I have several problems with Christopher Nolan’s Batman movies and I’m just going to clear my head of them.
1) Nolan’s work is 100% cerebral testosterone. He and Guy Ritchie are cast from the same cloth, with the key exception that Nolan is actually a visionary, a superior director, and doesn’t irritate. More on this later.
2) The black & gray palette with punches of high-contrast white gets old.

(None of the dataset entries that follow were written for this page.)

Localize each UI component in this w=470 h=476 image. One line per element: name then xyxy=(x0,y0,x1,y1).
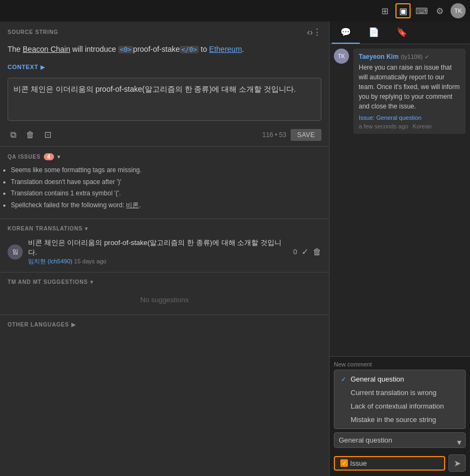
qa-issue-item: Spellcheck failed for the following word… xyxy=(11,200,321,212)
delete-translation-button[interactable]: 🗑 xyxy=(23,129,37,141)
save-button[interactable]: SAVE xyxy=(291,129,321,141)
comment-header: Taeyeon Kim (ty1108) ✓ xyxy=(359,53,460,60)
translation-item-meta: 임치현 (lch5490) 15 days ago xyxy=(28,257,288,266)
sidebar-icon[interactable]: ▣ xyxy=(395,3,411,18)
comment-time: a few seconds ago xyxy=(359,123,408,130)
keyboard-icon[interactable]: ⌨ xyxy=(414,3,429,18)
verified-icon: ✓ xyxy=(425,54,429,60)
char-word-count: 116 • 53 xyxy=(263,131,286,139)
comment-item: TK Taeyeon Kim (ty1108) ✓ Here you can r… xyxy=(334,49,466,134)
comment-type-select-wrapper: General question Current translation is … xyxy=(334,432,466,451)
right-tabs: 💬 📄 🔖 xyxy=(330,22,470,44)
translation-item-actions: 0 ✓ 🗑 xyxy=(293,247,321,257)
comment-handle: (ty1108) xyxy=(401,53,422,60)
qa-issue-item: Translation contains 1 extra symbol '('. xyxy=(11,188,321,200)
source-text: The Beacon Chain will introduce <0>proof… xyxy=(0,39,329,60)
context-row[interactable]: CONTEXT ▶ xyxy=(0,60,329,73)
qa-issues-chevron-icon: ▾ xyxy=(57,154,61,160)
copy-source-button[interactable]: ⧉ xyxy=(8,129,19,141)
comment-language: Korean xyxy=(413,123,432,130)
translator-handle-link[interactable]: 임치현 (lch5490) xyxy=(28,258,74,264)
dropdown-item-context[interactable]: Lack of contextual information xyxy=(334,399,465,413)
no-suggestions: No suggestions xyxy=(0,287,329,312)
comment-input-area: New comment ✓ General question Current t… xyxy=(330,356,470,476)
check-icon: ✓ xyxy=(341,376,347,383)
translation-item-text: 비콘 체인은 이더리움의 proof-of-stake(알고리즘의 한 종류)에… xyxy=(28,238,288,257)
bookmark-tab[interactable]: 🔖 xyxy=(388,22,416,44)
tm-suggestions-chevron-icon: ▾ xyxy=(90,279,93,285)
more-options-button[interactable]: ⋮ xyxy=(313,27,321,37)
delete-suggestion-button[interactable]: 🗑 xyxy=(313,247,321,257)
tm-suggestions-label: TM AND MT SUGGESTIONS xyxy=(8,279,88,285)
tag-close: </0> xyxy=(180,46,199,53)
right-panel: 💬 📄 🔖 TK Taeyeon Kim (ty1108) ✓ Here you… xyxy=(330,22,470,476)
context-arrow-icon: ▶ xyxy=(41,64,45,70)
beacon-chain-link: Beacon Chain xyxy=(23,45,70,53)
dropdown-item-label: General question xyxy=(351,375,404,383)
translator-avatar: 임 xyxy=(8,244,23,260)
translation-area[interactable]: 비콘 체인은 이더리움의 proof-of-stake(알고리즘의 한 종류)에… xyxy=(8,78,321,121)
ethereum-link: Ethereum xyxy=(209,45,242,53)
translation-item: 임 비콘 체인은 이더리움의 proof-of-stake(알고리즘의 한 종류… xyxy=(0,234,329,270)
qa-issues-header[interactable]: QA ISSUES 4 ▾ xyxy=(0,149,329,162)
layout-icon[interactable]: ⊞ xyxy=(377,3,392,18)
other-languages-label: OTHER LANGUAGES xyxy=(8,322,69,328)
commenter-avatar: TK xyxy=(334,49,349,64)
comment-issue: Issue: General question xyxy=(359,114,460,121)
dropdown-item-source-mistake[interactable]: Mistake in the source string xyxy=(334,413,465,426)
issue-label-text: Issue xyxy=(350,459,367,467)
comment-bottom-row: ✓ Issue ➤ xyxy=(334,454,466,472)
dropdown-item-label: Lack of contextual information xyxy=(351,402,444,410)
other-languages-header[interactable]: OTHER LANGUAGES ▶ xyxy=(0,317,329,330)
dropdown-item-wrong-translation[interactable]: Current translation is wrong xyxy=(334,386,465,399)
main-content: SOURCE STRING ‹ › ⋮ The Beacon Chain wil… xyxy=(0,22,470,476)
send-button[interactable]: ➤ xyxy=(448,454,466,472)
dropdown-item-label: Mistake in the source string xyxy=(351,416,436,424)
context-label: CONTEXT xyxy=(8,64,38,70)
comment-body: Taeyeon Kim (ty1108) ✓ Here you can rais… xyxy=(353,49,466,134)
qa-issue-item: Translation doesn't have space after ')' xyxy=(11,176,321,188)
source-string-header: SOURCE STRING xyxy=(8,29,307,35)
other-languages-chevron-icon: ▶ xyxy=(71,322,76,328)
top-bar: ⊞ ▣ ⌨ ⚙ TK xyxy=(0,0,470,22)
comment-type-select[interactable]: General question Current translation is … xyxy=(334,432,466,448)
qa-issues-label: QA ISSUES xyxy=(8,154,41,160)
qa-issues-list: Seems like some formatting tags are miss… xyxy=(0,162,329,216)
left-panel: SOURCE STRING ‹ › ⋮ The Beacon Chain wil… xyxy=(0,22,330,476)
new-comment-label: New comment xyxy=(334,361,466,368)
info-tab[interactable]: 📄 xyxy=(360,22,388,44)
approve-button[interactable]: ✓ xyxy=(301,247,308,257)
korean-translations-header[interactable]: KOREAN TRANSLATIONS ▾ xyxy=(0,221,329,234)
qa-issues-badge: 4 xyxy=(44,153,53,160)
comments-area: TK Taeyeon Kim (ty1108) ✓ Here you can r… xyxy=(330,44,470,356)
korean-translations-chevron-icon: ▾ xyxy=(85,226,88,232)
tag-open: <0> xyxy=(118,46,133,53)
korean-translations-label: KOREAN TRANSLATIONS xyxy=(8,226,83,232)
comments-tab[interactable]: 💬 xyxy=(332,22,360,44)
comment-author: Taeyeon Kim xyxy=(359,53,399,60)
vote-count: 0 xyxy=(293,248,297,256)
tm-suggestions-header[interactable]: TM AND MT SUGGESTIONS ▾ xyxy=(0,275,329,287)
comment-type-dropdown-menu: ✓ General question Current translation i… xyxy=(334,370,466,429)
translation-toolbar: ⧉ 🗑 ⊡ 116 • 53 SAVE xyxy=(0,125,329,144)
dropdown-item-general[interactable]: ✓ General question xyxy=(334,372,465,386)
comment-meta: a few seconds ago Korean xyxy=(359,123,460,130)
qa-issue-item: Seems like some formatting tags are miss… xyxy=(11,165,321,176)
issue-checkbox[interactable]: ✓ xyxy=(340,459,348,467)
avatar[interactable]: TK xyxy=(451,3,466,18)
comment-text: Here you can raise an issue that will au… xyxy=(359,63,460,111)
issue-checkbox-label[interactable]: ✓ Issue xyxy=(334,456,445,471)
settings-icon[interactable]: ⚙ xyxy=(432,3,447,18)
dropdown-item-label: Current translation is wrong xyxy=(351,389,437,397)
history-button[interactable]: ⊡ xyxy=(42,128,54,141)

3) The self-important seriousness tires…it’s Batman, for Pete’s sake. Even Frank Miller understood this in his grim but indisputably comic-y Dark Knight magnum opi (opuses?). Alan Moore also understood this. Nolan substitutes austere grandiloquence for dark poetry. He sees the Conrad in Batman, which is great if you’re a lit major, but fails to see (or just doesn’t care about) the far darker Kierkegaard themes inherent in the material, i.e., dread.

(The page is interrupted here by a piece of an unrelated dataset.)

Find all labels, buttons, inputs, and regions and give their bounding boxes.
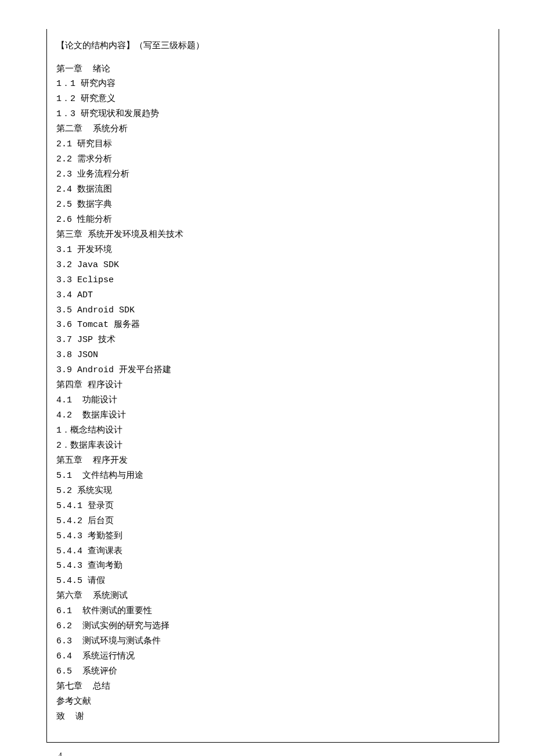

4) I’m still just not buying the magnificent Christian Bale as a seminal Bruce Wayne. That gravelly thing he does with his voice lacks any silk, any menace. It’s Bale being too controlled, too much pebble in the throat, not enough motor oil.
5) Could there be more guys in these movies? More guys being guy-like? It’s that testosterone thing. Nolan flirted with the macho chick in Memento and his remake of Insomnia. He made tiny Ellen Page seem like a little kick-butt dream spitfire in Inception. It was even amusing that the most feminine presence in The Prestige was, um, Hugh Jackman. But if you’re not going to temper Batman’s monotonous darkness with a logical feminine foil like a teenage boy wonder, then Batman’s just a guy flick.

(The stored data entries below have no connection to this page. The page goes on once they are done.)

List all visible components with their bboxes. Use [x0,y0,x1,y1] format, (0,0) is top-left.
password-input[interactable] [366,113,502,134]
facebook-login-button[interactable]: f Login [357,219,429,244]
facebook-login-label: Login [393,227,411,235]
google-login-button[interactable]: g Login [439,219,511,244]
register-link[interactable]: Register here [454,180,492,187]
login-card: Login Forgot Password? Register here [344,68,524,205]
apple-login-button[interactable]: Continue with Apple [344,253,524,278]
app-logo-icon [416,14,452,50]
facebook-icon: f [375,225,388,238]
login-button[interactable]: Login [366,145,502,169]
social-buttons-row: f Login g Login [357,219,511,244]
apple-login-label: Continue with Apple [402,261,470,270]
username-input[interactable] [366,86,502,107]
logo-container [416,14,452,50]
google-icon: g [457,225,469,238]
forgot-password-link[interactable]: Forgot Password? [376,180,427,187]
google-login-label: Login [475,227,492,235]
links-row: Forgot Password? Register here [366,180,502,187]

6) Military fetishism. Batman Begins was a terrific piece of storytelling until that moment when we are introduced to the new Batmobile (a tank, void of all style or class), followed shortly by Batman’s casual assault on pursuing police cars, cars so incredibly mauled that one wonders if the cops inside were killed. At that moment, I realized that Nolan doesn’t care about Batman as a character. He just wanted to push Batman into the fist-pump realm of blowing shit up real good…including human beings.
7) The trailer for the new movie includes several seconds of coppers in SWAT-like uniforms, with infrared headgear and kick-ass power gun rifle thingies. Really? This is what Batman has come to?
8) Speaking of the new movie, Bane has never been a terribly interesting foil for Batman. That’s all I have to say about Bane. In the trailer, I spotted the Scarecrow, Bane, Two-Face, and Anne Hathaway as Catwoman. Plus Mork from Mork & Mindy, apparently still finding work. I guess the time-worn formula of overloading movies with multiple villains because you don’t have enough ideas to sustain one of them persists to the present. Sad, that.
I’ll pass. In fact, I’ll go read some stories by Jim Aparo, or tales illustrated by Gene Colan. Remember when Batman was more of a detective than a one-man war machine psycho? Thanks to Nolan, the answer is probably — of course not.